I hadn’t planned to play Halo 3: Reach. It came out my junior year of high school. I didn’t play Halo any more. All of the games I’d play with my friends were gritty and “realistic” or else just Smash Bros. But my friend Dan had a copy, and he came by one day on a Friday after school. We both had our licenses by this point so the ability for us to hang out without parental transportation logistics was already pretty novel. He convinced me to go on a nostalgia trip (it was already a vice of mine back then).

We pulled an all-nighter that night. According to the Internet, the main campaign takes 8.5 hours to complete, so, assuming he came over at like 4 pm, we must have played straight through until 2 am, accounting for breaks. Needless to say, this whole night is a blur for me now. I only have the vaguest recollections of the story, and also that Dan insisted we play through the campaign on Heroic, the second hardest difficulty. He would have preferred Legendary, the hardest, but I persuaded him down.

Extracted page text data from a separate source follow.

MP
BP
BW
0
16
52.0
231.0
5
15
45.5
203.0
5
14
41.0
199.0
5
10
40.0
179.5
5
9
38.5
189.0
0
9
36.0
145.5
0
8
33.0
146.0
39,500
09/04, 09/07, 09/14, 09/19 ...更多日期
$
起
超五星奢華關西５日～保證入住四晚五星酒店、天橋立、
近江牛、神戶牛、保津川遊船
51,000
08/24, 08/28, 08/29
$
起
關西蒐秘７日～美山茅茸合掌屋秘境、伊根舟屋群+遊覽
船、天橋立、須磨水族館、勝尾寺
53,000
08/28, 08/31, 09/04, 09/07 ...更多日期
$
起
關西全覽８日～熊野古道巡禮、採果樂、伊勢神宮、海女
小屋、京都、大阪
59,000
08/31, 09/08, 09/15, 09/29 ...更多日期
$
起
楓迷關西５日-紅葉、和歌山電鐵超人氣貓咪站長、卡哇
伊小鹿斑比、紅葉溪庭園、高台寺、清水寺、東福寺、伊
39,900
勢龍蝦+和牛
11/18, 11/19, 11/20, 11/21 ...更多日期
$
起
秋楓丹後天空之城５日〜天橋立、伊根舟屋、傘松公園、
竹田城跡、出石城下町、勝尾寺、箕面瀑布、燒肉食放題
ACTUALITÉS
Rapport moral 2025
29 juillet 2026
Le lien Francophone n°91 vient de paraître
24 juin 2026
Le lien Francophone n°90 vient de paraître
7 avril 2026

And then Halo mostly disappeared from my life. Halo 4 came out when I was in college, and I remember playing a bit of it when I was bored one afternoon and then dropping it. Halo 5 came out right after I graduated, but that one I only saw a friend play a couple times. 

I did try playing through the campaigns again on my own, recently. Microsoft came out with the “Master Chief collection”, a collection of the original games, remastered for their latest hardware. I started with Halo 1, escaped the exploding Pillar of Autumn, explored the Ringworld, rescued Captain Keyes, and then, once again, found myself faced with the unenviable position of fighting the Flood in all their disgusting, squelching, swarming glory. And…I couldn’t. It was bad enough facing the Flood at age 8 with my brother by my side, but to face them alone at age 29? I lacked the courage.

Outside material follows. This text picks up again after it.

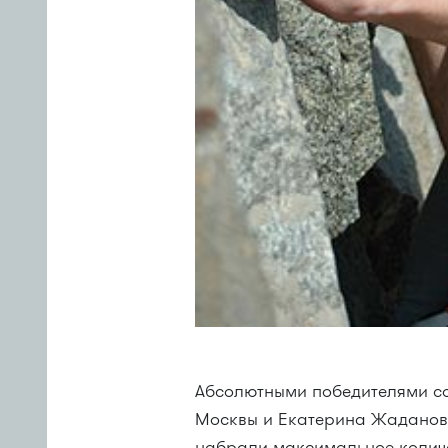
Абсолютными победителями с
Москвы и Екатерина Жаданова
набрали максимальное количе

So, instead, I quit playing Halo and decided to play a different game. I had already saved the world once. It wouldn’t be the same saving it again.


My older brothers also played Street Fighter at our neighbor’s house, but I wasn’t allowed to play.


Don’t I mean Hanukkah? Nope! Not only are my parents mixed faith, but, in proud Reform tradition, my mother had grown up celebrating Christmas anyways. That aggressively secular German Jewishness is largely gone from the world now. I think it was always kind of a self-defeating sort of “faith” anyways.